* What needs to be done: Could you retype exactly the lines running from the line with "Glacier, Sterling" to the end of the data, both included, and nothing else?

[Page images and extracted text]
● ● ● ● ● ● ●

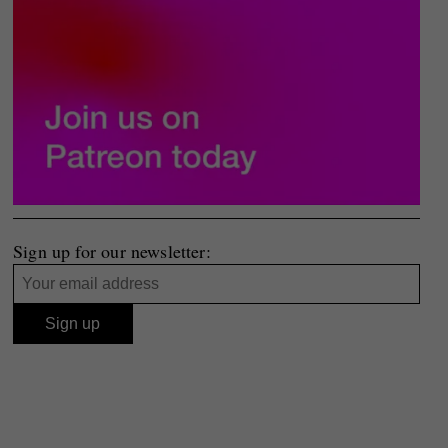
Sign up for our newsletter:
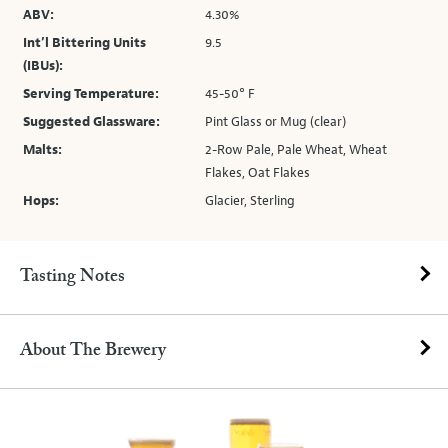
ABV:
4.30%
Int’l Bittering Units
9.5
(IBUs):
Serving Temperature:
45-50° F
Suggested Glassware:
Pint Glass or Mug (clear)
Malts:
2-Row Pale, Pale Wheat, Wheat
Flakes, Oat Flakes
Hops:
Glacier, Sterling
Tasting Notes
About The Brewery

● ● ● ● ● ● ●

* Result of the exercise:
Glacier, Sterling
Tasting Notes
About The Brewery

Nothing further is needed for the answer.